October Faction Volume 1 by by Steve Niles and Damien Worm

Cover via Goodreads

The October Faction details the adventures of retired monster-hunter Frederick Allan and his family… which include a thrill-killer, a witch, and a warlock. Because sometimes crazy is the glue that binds a family together. (via Goodreads)

I had given up on requesting comics/graphic novels through NetGalley because ePub is a craptastic platform for viewing graphics of any kind. But in the case of October Faction, it was the art that drew me like a moth to the Adobe Digital Editions flame.

The story isn’t too shabby either. Frederick Allan was a monster hunter in his younger days, but now he finds himself surrounded by those very monsters, and they’re his family and friends. In the first five issues in Volume 1,  I didn’t get too much of a feel for the kids and his wife and their backstories, but those are stories for other times.

The art, of course, is what I enjoyed most. The brightest colors in the pallet are blood red and sepia. The backgrounds are a grungy combination of collage and watercolor, the characters sharp and angular. It provides a great October atmosphere. Why was I reading it in July?!

Publishing info, my copy: My Adobe Digital Edition edition doesn’t have a title page. Grr. Arg.
Acquired: NetGalley! Individual issues of October Faction are available where comics are sold. Volume 1 will be available August 11th.
Genre: Horror

Review ~ Tomboy

This book was provided to me by Houghton Mifflin Harcourt & Zest Books via NetGalley in exchange for an honest review.

Tomboy by Liz Prince

Cover via Goodreads

Growing up, Liz Prince wasn’t a girly girl, dressing in pink tutus or playing Pretty Pretty princess like the other girls in her neighborhood. But she wasn’t exactly one of the guys either, as she quickly learned when her Little League baseball coach exiled her to the outfield instead of letting her take the pitcher’s mound. Liz was somewhere in the middle, and Tomboy is the story of her struggle to find the place where she belonged.

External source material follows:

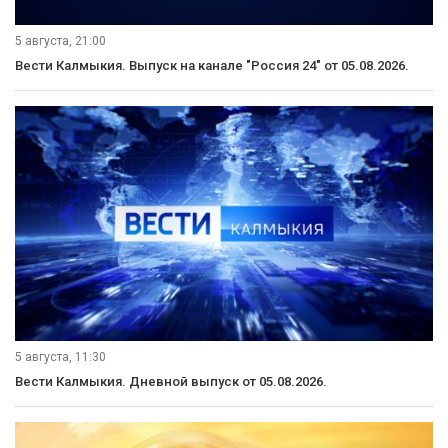
5 августа, 21:00
Вести Калмыкия. Выпуск на канале "Россия 24" от 05.08.2026.
5 августа, 11:30
Вести Калмыкия. Дневной выпуск от 05.08.2026.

Tomboy is a graphic novel about refusing gender boundaries, yet unwittingly embracing gender stereotypes at the same time, and realizing later in life that you can be just as much of a girl in jeans and a T-shirt as you can in a pink tutu. A memoir told anecdotally, Tomboy follows author and zine artist Liz Prince through her early childhood into adulthood and explores her ever-evolving struggles and wishes regarding what it means to “be a girl.” From staunchly refuting anything she perceived as being “girly” to the point of misogyny, to discovering through the punk community that your identity is whatever you make of it, regardless of your gender, Tomboy is as much humorous and honest as it is at points uncomfortable and heartbreaking. (via Goodreads)

According to Tomboy,  as a kid, Liz Prince was almost militantly anti-girly. You can’t blame her. As a tomboy, she’s slightly more accepted by boys, boys have the better toys, and, to young eyes, boys have the better lot in life. Why would anyone want to *make* her be a girl? The beauty of Liz Prince’s narrative is, even as we understand her point of view, we can see where there are definite flaws in her young self’s reasoning. Prince fumbles toward a more balanced view of others and herself in a realistic way. There is no epiphany; no Oprah “ah-ha” moment. Being a tomboy is an ongoing negotiation with the world. For a fellow tomboy, this is a book that let’s you know that you’re not alone. For everyone else, it’s a great insight into a different point of view.

I owned (and maybe still own) a collection of essays about tomboy-ness that I never finished reading. The editor of that collection seemed to have decided that there were two kinds of tomboys: girls who grew out of it at puberty, and girls who are tomboys because of sexual orientation (i.e. they’re gay). Neither of these theories fit me and that was distressing. Liz Prince’s life experience doesn’t fit me either, but her version of being a tomboy is more familiar. I like dresses and cute shoes (only comfortable ones), but I don’t wear make-up or own a single pink article of clothing. I’ve always liked boys (even as friends!) and equally liked “boy” stuff like science fiction and action movies. I’ve never cared if that bothers anyone, but I do realize that my point of view is very different from most women.